Ce n'est pas pour me vanter, mais tout de même si un peu, j'aurais fait je crois un excellent et fort bon homme rustique. Il aurait suffi de m'expliquer aussi clairement la marche à suivre que l'a fait en son temps cette bonne Madame Millet-Robinet pour les dames dans l'un de ses ouvrages les plus fameux, la "Maison Rustique des Dames". (Si célèbre et répandu qu'il aurait inspiré Francis Jammes lui-même et aussi, dans une certaine mesure, Pascale Petit pour son "Manuel du jardinier platonique")
"Clairement", c'est vite dit. Ce seau et ce pichet par exemple, quel est leur usage précis? Rien ne l'indique vraiment. Mais il y a plus grave : l'armoire. A première vue, elle semble parfaitement rangée. Ce qui saute aux yeux cependant, c'est que les vêtements de ma femme rustique ont disparu. Quant à mes économies habilement dissimulées dans l'un des cartons à chapeau, je demande à voir. Mais le pire, le plus douloureux si l'hypothèse d'un départ précipité voire d'un cocuage avéré se confirme, ce sont ses cadeaux de Noël qu'elle a ostensiblement négligés! Il y en a là pour quatre ou cinq Noël d'avance environ, ça n'est pas rien. Des graines de grande qualité, sélectionnées par les meilleurs grainetiers du canton. De quoi l'occuper sainement au potager pendant quelques années au moins, années durant lesquelles je l'aurais regardée s'user et vieillir avec amour.
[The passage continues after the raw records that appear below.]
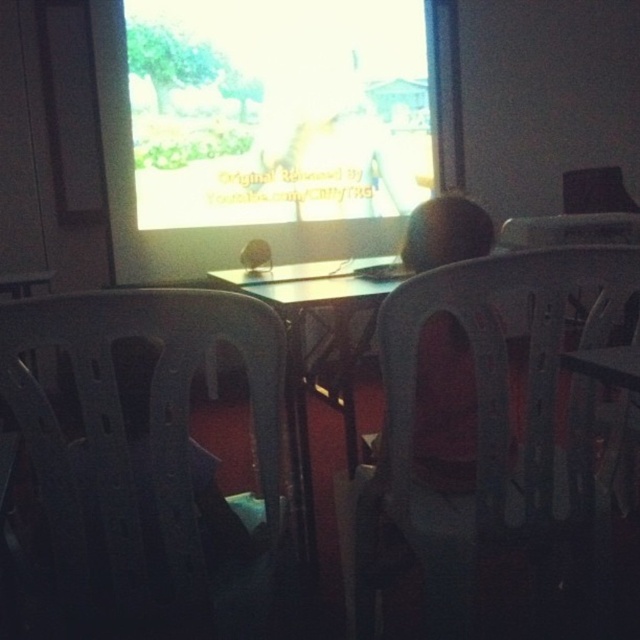 Question: Is bright yellow screen at upper center to the right of black plastic chair at left from the viewer's perspective?

Choices:
 (A) yes
 (B) no

Answer: (A)

Question: Which of the following is the farthest from the observer?

Choices:
 (A) (368, 564)
 (B) (440, 316)
 (C) (353, 65)

Answer: (C)

Question: Can you confirm if black plastic chair at left is bigger than transparent plastic chair at center?

Choices:
 (A) yes
 (B) no

Answer: (B)

Question: Based on their relative distances, which object is farther from the bright yellow screen at upper center?

Choices:
 (A) smooth plastic head at center
 (B) black plastic chair at left
 (C) transparent plastic chair at center

Answer: (B)

Question: Is bright yellow screen at upper center below transparent plastic chair at center?

Choices:
 (A) no
 (B) yes

Answer: (A)

Question: Which of these objects is positioned farthest from the bright yellow screen at upper center?

Choices:
 (A) black plastic chair at left
 (B) smooth plastic head at center
 (C) transparent plastic chair at center

Answer: (A) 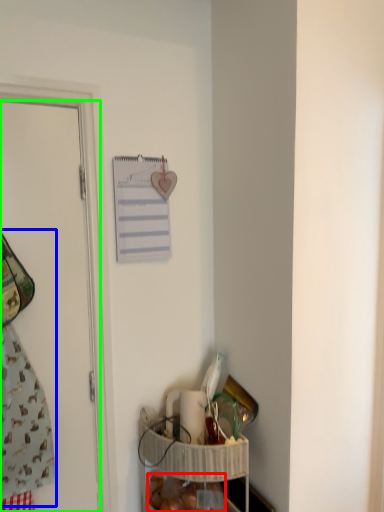 Question: Which object is the farthest from food (highlighted by a red box)? Choose among these: laundry (highlighted by a blue box) or door (highlighted by a green box).

Choices:
 (A) laundry
 (B) door

Answer: (B)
A se demander si elle se rend compte vraiment de ce qu'elle a raté.
Peu importe, j'ai une solution de rechange, une vie dont j'ai toujours rêvé : celle d'érudit local.
En réalité, ces considérations sur l'art de la vie rustique étaient destinées à vous annoncer la parution prochaine de mon dernier opuscule:
"Comment devenir Érudit local"
(Perspectives et avenir)
Hélas, quelques problèmes matériels et existentiels m'obligent à en différer la publication.